Kiel | Pistolen, Messer, Reizgas und Baseballschläger sind seit Jahren auf Hamburgs Reeperbahn tabu. Es gilt ein Waffenverbot, eingeführt wegen der stetig steigenden Alltagsgewalt. Auch in Schleswig-Holstein können Städte und Kreise künftig Waffenverbotszonen einrichten.

Das sieht eine Rechtsverordnung des Kieler Innenministeriums vor, die heute in Kraft tritt. Innenminister Andreas Breitner (SPD) sagte: "Damit erhalten die Kommunen ein neues rechtliches Mittel gegen Gewalt. Sie dürfen auf öffentlichen Straßen, Wegen oder Plätzen das Führen von Waffen verbieten oder beschränken."

Allerdings verbietet das Waffengesetz generell bereits eine Vielzahl von Waffen. Jenseits der Schusswaffen ist etwa das Führen von sogenannten Einhandmessern oder feststehenden Messern mit einer Klingenlänge über zwölf Zentimetern nicht erlaubt. Illegal und damit eine Straftat ist beispielsweise der Besitz von Butterfly- oder Springmessern. "Wegen der Schärfe der bestehenden Gesetze ist nicht ersichtlich, welchen zusätzlichen Gewinn Waffenverbotszonen bringen sollen", sagt Barbara Ostmeier, justizpolitische Sprecherin der CDU-Fraktion. "Den Bürgern wird Sicherheit versprochen, aber können die Kommunen die Kontrollen denn auch leisten? Das geht nur mit Hilfe der Polizei, die neuralgische Punkte ja im Blick hat."

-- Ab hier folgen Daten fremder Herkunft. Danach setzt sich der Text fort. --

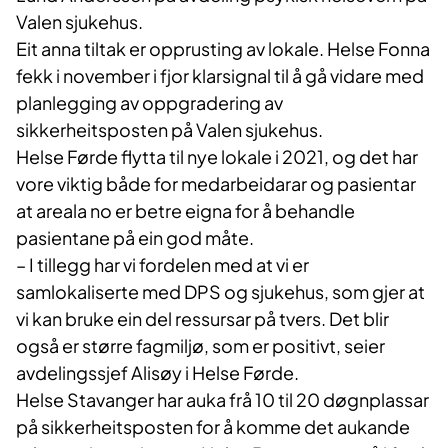
Valen sjukehus.
Eit anna tiltak er opprusting av lokale. Helse Fonna
fekk i november i fjor klarsignal til å gå vidare med
planlegging av oppgradering av
sikkerheitsposten på Valen sjukehus.
Helse Førde flytta til nye lokale i 2021, og det har
vore viktig både for medarbeidarar og pasientar
at areala no er betre eigna for å behandle
pasientane på ein god måte.
– I tillegg har vi fordelen med at vi er
samlokaliserte med DPS og sjukehus, som gjer at
vi kan bruke ein del ressursar på tvers. Det blir
også er større fagmiljø, som er positivt, seier
avdelingssjef Alisøy i Helse Førde.
Helse Stavanger har auka frå 10 til 20 døgnplassar
på sikkerheitsposten for å komme det aukande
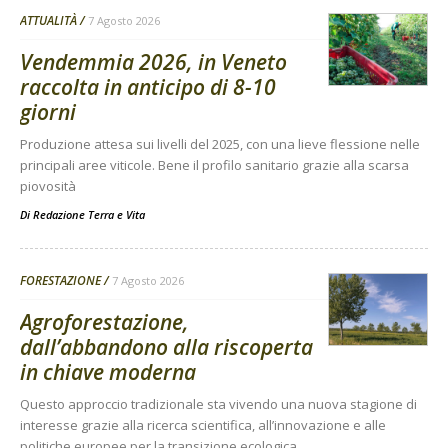
ATTUALITÀ
7 Agosto 2026
Vendemmia 2026, in Veneto
raccolta in anticipo di 8-10
giorni
Produzione attesa sui livelli del 2025, con una lieve flessione nelle
principali aree viticole. Bene il profilo sanitario grazie alla scarsa
piovosità
Di
Redazione Terra e Vita
FORESTAZIONE
7 Agosto 2026
Agroforestazione,
dall’abbandono alla riscoperta
in chiave moderna
Questo approccio tradizionale sta vivendo una nuova stagione di
interesse grazie alla ricerca scientifica, all’innovazione e alle
politiche europee per la transizione ecologica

Das Innenministerium bemüht einen Vergleich: "Auch Tempo-30-Zonen sind nicht sinnlos", sagt Sprecher Thomas Giebeler. "Natürlich muss kontrolliert werden." Bei Verstößen in der Waffenverbotszone drohten Bußgelder bis zu 10 000 Euro. Und Kernpunkt sei die Übergabe der Regelungskompetenz, die bisher das Land inne hatte. Innenminister Breitner: "Kreise und kreisfreie Städte können zusammen mit der örtlichen Polizei am besten beurteilen, wo Maßnahmen zur Verbesserung der öffentlichen Sicherheit notwendig sind." Dafür gibt es sogar Lob von der Opposition. Wolfgang Kubicki (FDP): "Dass die Betroffenen vor Ort mehr Befugnisse erhalten, unterscheidet sich positiv vom bisherigen Handeln dieser Landesregierung, das zuvorderst auf Zentralsteuerung aus Kiel ausgerichtet war." Noch ist die Resonanz auf die neuen Möglichkeiten aber bescheiden. Thomas Kuchel, Stadtsprecher von Flensburg: "Wir haben keine Bereiche mit einer Häufung von Straftaten mit Waffeneinsatz, was Voraussetzung für eine Verbotszone ist." Auch in Lübeck winkt man ab. "In Abstimmung mit der Polizei ist nicht geplant, davon Gebrauch zu machen", sagt Marc Langentepe, Sprecher der Hansestadt. Natürlich gebe es hin und wieder Schlägereien, auch Konflikte von Partygästen mit Türstehern. "Aber Lübeck ist nicht Hamburg." Lediglich Kiel plant eine Waffenverbotszone rund um die Partymeile von Bergstraße und Dreiecksplatz. "In Abstimmung mit der Polizei wird die Verwaltung eine Gefahrenabwehrverordnung erlassen", sagt Sprecher Tim Holborn. Mitte März soll sie bekannt gemacht und damit in Kraft treten. Doch anders als in Hamburg sind mit einer Waffenverbotszone nicht automatisch alle gefährlichen Gegenstände verboten. Reizstoffsprühgeräte mit amtlichen Prüfzeichen sind erlaubt, ebenso Baseballschläger und Flaschen. "Hier müssten Verbote mit Extra-Verordnungen erwirkt werden", heißt es aus dem Innenministerium.